2017/03/05 01:15:16 [error] 1688#1688: *61 recv() failed (104: Connection reset by peer) while reading response header from upstream, client: x.x.x.x, server:, request: "POST /xmlrpc.php?for=jetpack&token=... HTTP/1.1", upstream: "fastcgi://unix:/var/run/php-fpm/php-fpm.sock:", host: "", referrer: ""

This appears in my Nginx error log file when I load the WordPress dashboard, it seems to be a POST to xmlrpc from Jetpack. At the time time this happens, I see the following in my php-fpm error log file.

[05-Mar-2017 01:15:16] WARNING: [pool www] child 1670 exited on signal 11 (SIGSEGV) after 163.427669 seconds from start
[05-Mar-2017 01:15:16] NOTICE: [pool www] child 1727 started

While not ideal I have been able to work around the issue by editing xmlrpc.php and adding the below entry.

ini_set ('opcache.enable', 0);

I haven’t been able to replicate this in a test instance, I’m trying to reproduce it before I report it as a PHP bug. Regardless it doesn’t seem to be causing me any major problems, everything else is otherwise working.

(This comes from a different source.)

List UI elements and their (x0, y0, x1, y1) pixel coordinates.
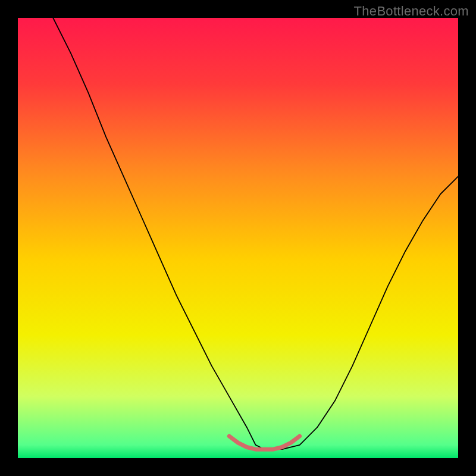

As shown we have shown you how to upgrade PHP 5.6 to 7.1 successfully. We changed the Webtatic repository to IUS, backed up our PHP specific configuration, removed old packages, and finally installed new packages.

  1. Just a quick update: php71u-pear is now pear1u

  2. thanks for sharing. I have been getting FastCGI sent in stderr Error and managed to solve it by installing all the recommended php7.1 extensions

  3. This has been thus far the best upgrade document that I have used. It was clear, concise, and error free. I obviously made adjustments for upgrade on RHEL6 but thank you!

  4. thank you, it works on mine.

  5. Worked perfectly, thank you.

  6. While there is no automated way of PHP migration, there are tools that can be used to make the process easier. You should also mention about these tools in your article. For example, there is PHP 7 Mar that can be used to find deprecations. There is also Phinx that can be helpful in migrating MySQL database.


    • Thanks for sharing, they weren’t mentioned as I’d never heard of them and don’t currently have personal experience using any such tools, perhaps I can look at using them for a future upgrade.